Ezam dinlemek vacip gibidir. Sünnet diyenler varsa da vacip olduğunu söyleyen alimler de vardır. Mutlaka dinlemek lazımdır. Gülistanı diyor ki: “Ezan okunurken bir insan gevezelik eder de günah işlerse, maazallah imansız gider. “Bu hareketten ezanı tahkir çıkar. Sünneti vechi üzere okunan ezanı dinlemeyen mutlaka bir sille yer.

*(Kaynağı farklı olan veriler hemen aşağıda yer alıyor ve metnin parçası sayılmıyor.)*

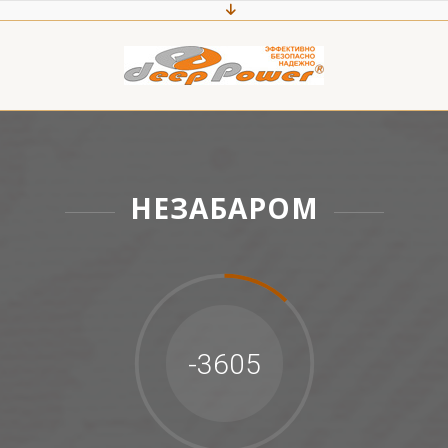
НЕЗАБАРОМ
-3605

Sünnet vechi üzere okunursa ne olur? Biliyorsunuz, ezanlar şimdi şarkı gibi okunuyor. “Hayye ales salâh” cümlesini en fazla çeksen dört elif miktarı uzatabilirsin. Sekiz on elif çekmek nedir? Şöhret için ezan-ı Muhammediyyeyi bozuyorlar. Eğer tecvid üzere okursanız, Allah Teala sevabınızı arttırır.
Müezzinler eğer ezanı sünnet üzere okursa, ahirette Cenabı Hakk’ın en sevgili kullan olacaktır. Kıyamet günü onlardan daha uzun boylu kimse olmayacaktır. Şayet şarkı gibi okunuyorsa, bu müjdelere nail olmak şurada kalsın, üstelik günahtan başka bir şey kazanamayacaktır.
Ezanı müslümanca okumalıdır. Müslümanlar dinlesin, memleketimizden musibetler defolsun. Salavat-ı şerifelerin kıymetlilerinden bir diğeri de namazda okuduğumuz salavatı şerifelerdir. Bunlar “Allâhümme salli, Allâhümme bârik”tir. Bunlar da en kıymetli salavatı şerifelerdendir.
Cenabı Peygamberimiz (s.av.) buyuruyor:
“Tam ölçekle sevap almak isterseniz bu şekilde üzerime salavat getirin.”